Although I have a BPD diagnosis (and Avoidant PD), those were given to me in the 1990’s and he has said things that indicate to me he thinks BPD may no longer be accurate. It’s true I don’t act out in Borderline ways the way I used to. But is that because I’ve gotten so good at mindfulness it’s become second nature to not act out, or did I actually manage to somehow cure myself of it? Or was I never a Borderline at all? I think I was–or still am–especially since I was diagnosed with it TWICE).

Complex PTSD seems a likely candidate (if he recognizes diagnoses that are not in the DSM). But here’s the worrisome thing. He has said things in session that make me concerned he may suspect narcissism. Of course I could be reading a lot of things into what he says too based on my worries. I’m pretty sure I’m somewhere on the spectrum though, even if I’m not very high on it. If that’s the case, then I’m back to where I was a few months ago, when I thought I was a covert/fragile narcissist. Or maybe I have something that never even occurred to me I could have, like OCD or Social Anxiety or some dissociative disorder. Maybe I have more than one diagnosis. That’s why this not knowing is driving me insane. I HAVE to know and put a stop to this insanity so I can stop trying to diagnose myself!
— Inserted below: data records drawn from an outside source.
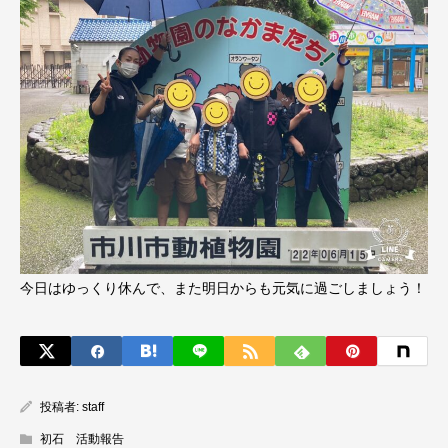
今日はゆっくり休んで、また明日からも元気に過ごしましょう！
投稿者:
staff
初石 活動報告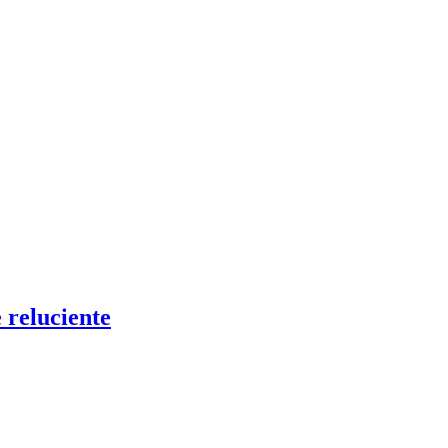
 reluciente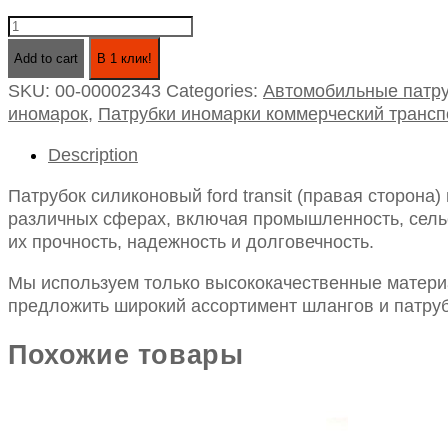
Патрубок
силиконовый
Add to cart
В 1 клик!
ford
SKU:
00-00002343
Categories:
Автомобильные патру
transit
иномарок
,
Патрубки иномарки коммерческий трансп
(правая
сторона)
Description
интеркуллера
2.2
Патрубок силиконовый ford transit (правая сторона)
tdci
различных сферах, включая промышленность, сельск
110лс/
их прочность, надежность и долговечность.
е4
маслостойкая
Мы используем только высококачественные материа
(1461334)
предложить широкий ассортимент шлангов и патруб
quantity
Похожие товары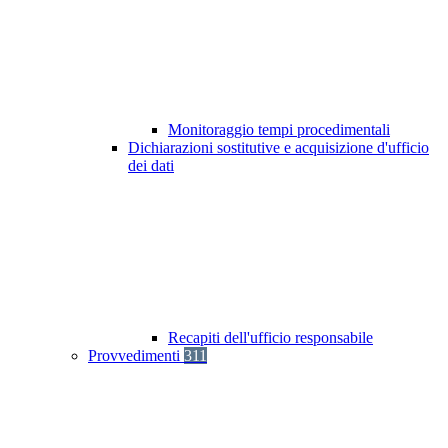
Monitoraggio tempi procedimentali
Dichiarazioni sostitutive e acquisizione d'ufficio
dei dati
Recapiti dell'ufficio responsabile
Provvedimenti
311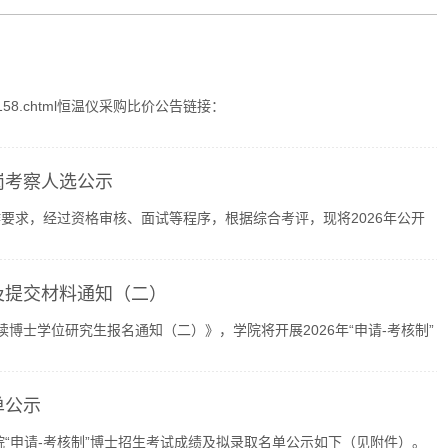
010158.chtml恒温仪采购比价公告链接：
//shuncai360....
岗考察人选公示
要求，经过资格审核、面试等程序，根据综合考评，现将2026年公开
名及提交材料通知（二）
读博士学位研究生报名通知（二）》，学院将开展2026年“申请-考核制”
单公示
院“申请-考核制”博士招生考试成绩及拟录取名单公示如下（见附件）。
We didn’t meet this Thursday because of my lack of funds this week–and I also wanted to attend Holy Thursday services. I didn’t make it to church though because I came home and passed out instead (see my last post). Yesterday I sent my therapist an email letting him know that even though I realized all the drawbacks of psychiatric labels and respected his ambivalence about them, that knowing mine would help me feel more in control. Knowing what he thinks I have would provide me with a sort of closure on all this self-labeling nonsense and I’d be able to focus more on what I’m doing to get better, instead of on “what the hell do I have?” I assured him that anything he told me wouldn’t hurt my feelings, but would come as a relief.

He answered promptly and said he’d be happy to share his opinion with me since I want to know. I see him again Monday and he will tell me then what he thinks. OMG. Of course, at the end of the day, his opinion is just an opinion. But I NEED to know his opinion.

I’m both excited as hell and scared to death.

Is BPD a real disorder or should it be eliminated as a diagnosis?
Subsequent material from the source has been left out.